━━ Provided records
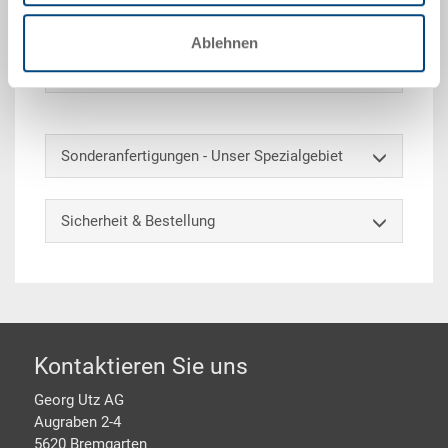
gekennzeichnet und unterteilt werden.
Ablehnen
Optionales Zubehör
Sonderanfertigungen - Unser Spezialgebiet
Sicherheit & Bestellung
Footer
Kontaktieren Sie uns
Georg Utz AG
Augraben 2-4
5620 Bremgarten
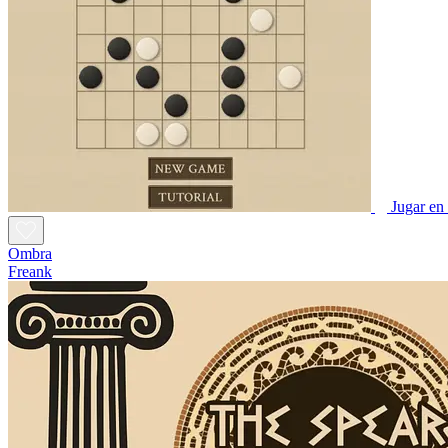
Jugar en 
Ombra
Freank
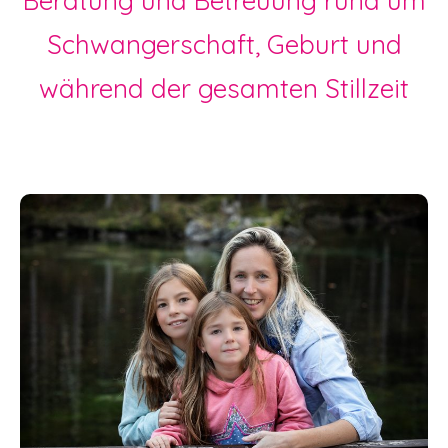
Beratung und Betreuung rund um
Schwangerschaft, Geburt und
während der gesamten Stillzeit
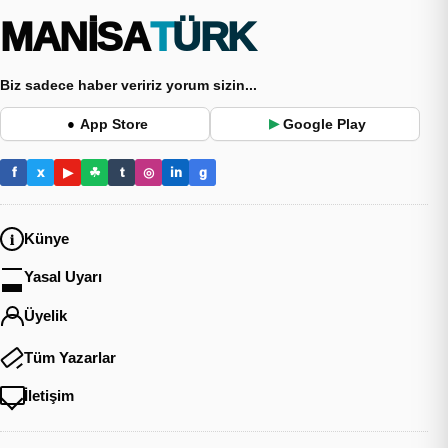
MANİSA
TÜRK
Biz sadece haber veririz yorum sizin...
App Store
Google Play
●
▶
f
x
▶
☘
t
◎
in
g
Künye
Yasal Uyarı
Üyelik
Tüm Yazarlar
İletişim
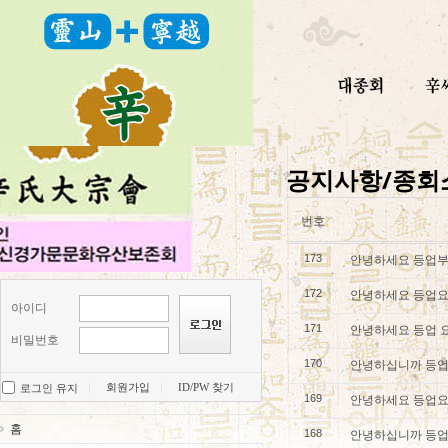
공지사항/종회
번호
안녕하세요 등업
173
안녕하세요 등업요
172
아이디
안녕하세요 등업 
171
비밀번호
안녕하십니까 등업
170
회원가입
ID/PW 찾기
로그인 유지
안녕하세요 등업요
169
홈
안녕하십니까 등업
168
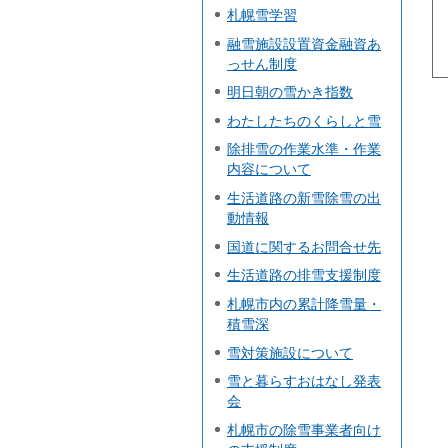
札幌雪学習
融雪施設設置資金融資あ
っせん制度
明日朝の雪かき指数
わたしたちのくらしと雪
除排雪の作業水準・作業
内容について
生活道路の新雪除雪の出
動情報
国道に関するお問合せ先
生活道路の排雪支援制度
札幌市内の累計降雪量・
積雪深
雪対策施設について
雪と暮らすおはなし発表
会
札幌市の除雪事業者向け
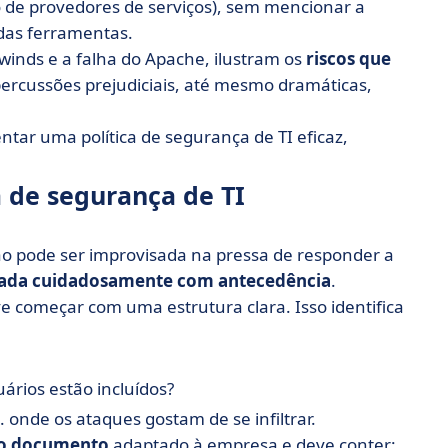
o de provedores de serviços), sem mencionar a
das ferramentas.
winds e a falha do Apache, ilustram os
riscos que
percussões prejudiciais, até mesmo dramáticas,
tar uma política de segurança de TI eficaz,
.
 de segurança de TI
ão pode ser improvisada na pressa de responder a
ada cuidadosamente com antecedência
.
e começar com uma estrutura clara. Isso identifica
uários estão incluídos?
. onde os ataques gostam de se infiltrar.
co documento
adaptado à empresa e deve conter:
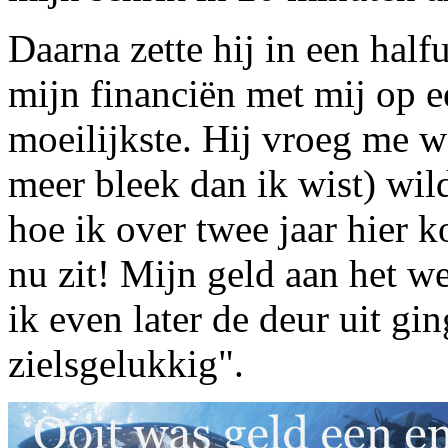
Daarna zette hij in een half
mijn financiën met mij op e
moeilijkste. Hij vroeg me w
meer bleek dan ik wist) wil
hoe ik over twee jaar hier ko
nu zit! Mijn geld aan het w
ik even later de deur uit gi
zielsgelukkig".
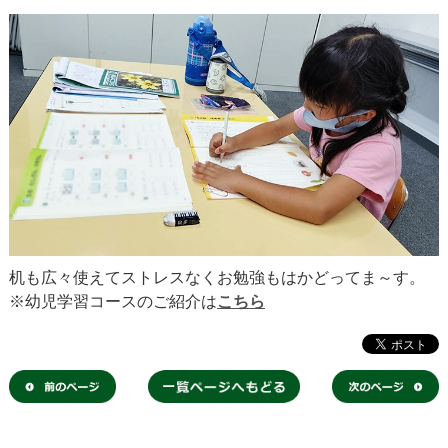
机も広々使えてストレスなくお勉強もはかどってま～す。
※幼児学習コースのご紹介は
こちら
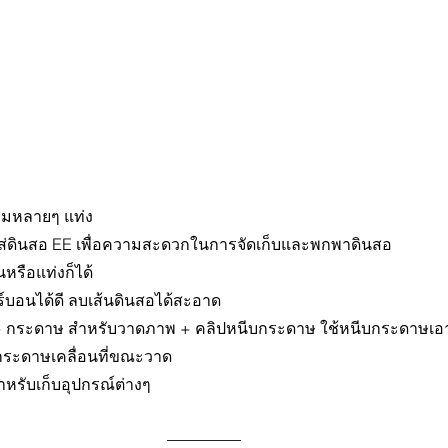
ลมหลายๆ แท่ง
ใส่ดินสอ EE เพื่อความสะดวกในการจัดเก็บและพกพาดินสอ
หรือแท่งก็ได้
ร์บอนได้ดี ลบเส้นดินสอได้สะอาด
 กระดาษ สำหรับวาดภาพ + คลิปหนีบกระดาษ ใช้หนีบกระดาษเอ
ห้กระดาษเคลื่อนที่ขณะวาด
หรับเก็บอุปกรณ์ต่างๆ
━━━━
** What is expected **
Could you reproduce exactly the lines running from the one with "札幌市の除雪事業者向け" through the final line of the listing above, both included, and drop the pictures?

** Task result **
札幌市の除雪事業者向け
o de provedores de serviços), sem mencionar a
das ferramentas.
winds e a falha do Apache, ilustram os
riscos que
percussões prejudiciais, até mesmo dramáticas,
tar uma política de segurança de TI eficaz,
.
 de segurança de TI
ão pode ser improvisada na pressa de responder a
ada cuidadosamente com antecedência
.
e começar com uma estrutura clara. Isso identifica
uários estão incluídos?
. onde os ataques gostam de se infiltrar.
co documento
adaptado à empresa e deve conter:
Daarna zette hij in een half
mijn financiën met mij op e
moeilijkste. Hij vroeg me w
meer bleek dan ik wist) wil
hoe ik over twee jaar hier ko
nu zit! Mijn geld aan het w
ik even later de deur uit gi
zielsgelukkig".
机も広々使えてストレスなくお勉強もはかどってま～す。
※幼児学習コースのご紹介は
こちら
ลมหลายๆ แท่ง
ใส่ดินสอ EE เพื่อความสะดวกในการจัดเก็บและพกพาดินสอ
หรือแท่งก็ได้
ร์บอนได้ดี ลบเส้นดินสอได้สะอาด
 กระดาษ สำหรับวาดภาพ + คลิปหนีบกระดาษ ใช้หนีบกระดาษเอ
ห้กระดาษเคลื่อนที่ขณะวาด
หรับเก็บอุปกรณ์ต่างๆ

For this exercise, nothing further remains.